§ Your task
Leave out every picture and set down, exactly, the lines below from the one holding "Outline **right heart ventricle**." up to and including the one holding "Segment every instance".

____________

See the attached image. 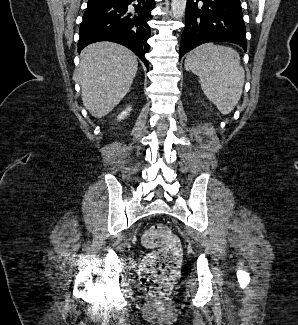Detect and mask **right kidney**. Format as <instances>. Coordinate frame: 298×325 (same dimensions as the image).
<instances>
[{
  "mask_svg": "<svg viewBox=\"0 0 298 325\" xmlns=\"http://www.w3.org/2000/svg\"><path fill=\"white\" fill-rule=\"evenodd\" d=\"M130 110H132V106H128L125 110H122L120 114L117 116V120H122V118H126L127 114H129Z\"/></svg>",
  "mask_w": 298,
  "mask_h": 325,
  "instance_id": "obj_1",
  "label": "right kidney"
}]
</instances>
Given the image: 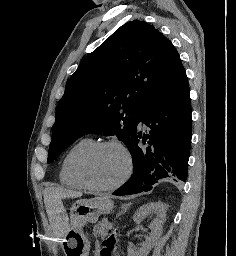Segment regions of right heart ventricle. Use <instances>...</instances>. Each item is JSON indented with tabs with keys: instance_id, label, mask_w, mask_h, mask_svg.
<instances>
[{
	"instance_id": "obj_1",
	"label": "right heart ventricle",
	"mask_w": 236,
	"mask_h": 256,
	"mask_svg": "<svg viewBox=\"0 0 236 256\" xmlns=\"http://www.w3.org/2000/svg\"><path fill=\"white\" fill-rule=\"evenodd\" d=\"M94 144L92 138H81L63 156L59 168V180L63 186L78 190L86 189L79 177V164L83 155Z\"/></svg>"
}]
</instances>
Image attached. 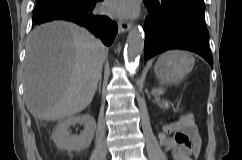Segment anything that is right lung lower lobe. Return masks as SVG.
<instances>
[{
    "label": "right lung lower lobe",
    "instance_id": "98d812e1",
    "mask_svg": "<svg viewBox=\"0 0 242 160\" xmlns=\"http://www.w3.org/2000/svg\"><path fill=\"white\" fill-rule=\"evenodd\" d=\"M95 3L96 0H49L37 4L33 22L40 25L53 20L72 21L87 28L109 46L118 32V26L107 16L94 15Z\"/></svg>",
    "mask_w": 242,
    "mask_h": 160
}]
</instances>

____________

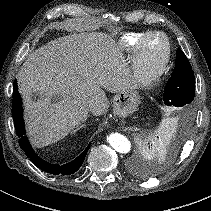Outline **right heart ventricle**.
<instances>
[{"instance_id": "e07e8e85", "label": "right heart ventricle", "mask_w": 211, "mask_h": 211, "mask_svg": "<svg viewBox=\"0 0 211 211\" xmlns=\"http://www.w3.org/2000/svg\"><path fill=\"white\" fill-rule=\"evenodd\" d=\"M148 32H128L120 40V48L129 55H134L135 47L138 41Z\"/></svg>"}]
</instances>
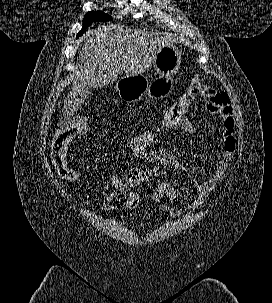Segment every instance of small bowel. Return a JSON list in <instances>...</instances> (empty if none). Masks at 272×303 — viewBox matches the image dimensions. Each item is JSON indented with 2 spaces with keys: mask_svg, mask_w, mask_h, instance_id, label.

____________

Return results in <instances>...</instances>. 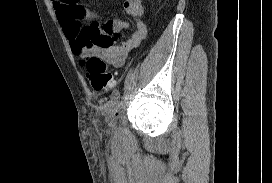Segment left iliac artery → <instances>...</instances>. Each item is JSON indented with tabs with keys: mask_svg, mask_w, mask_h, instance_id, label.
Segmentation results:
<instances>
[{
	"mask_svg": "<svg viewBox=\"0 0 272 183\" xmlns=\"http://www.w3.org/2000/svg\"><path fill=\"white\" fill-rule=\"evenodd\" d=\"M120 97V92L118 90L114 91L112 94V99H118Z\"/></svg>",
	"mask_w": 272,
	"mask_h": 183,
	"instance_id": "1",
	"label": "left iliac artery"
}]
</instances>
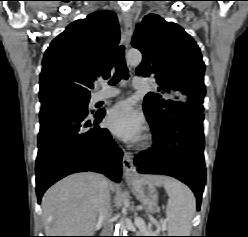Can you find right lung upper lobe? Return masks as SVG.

____________

§ Task output
Outline **right heart ventricle**.
<instances>
[{"instance_id": "e07e8e85", "label": "right heart ventricle", "mask_w": 211, "mask_h": 211, "mask_svg": "<svg viewBox=\"0 0 211 211\" xmlns=\"http://www.w3.org/2000/svg\"><path fill=\"white\" fill-rule=\"evenodd\" d=\"M148 32H128L120 40V48L129 55H134L135 47L138 41Z\"/></svg>"}]
</instances>
Segment every instance of small bowel. Return a JSON list in <instances>...</instances> (empty if none). Masks at 272×303 — viewBox matches the image dimensions. Each item is JSON indented with 2 spaces with keys: mask_svg, mask_w, mask_h, instance_id, label.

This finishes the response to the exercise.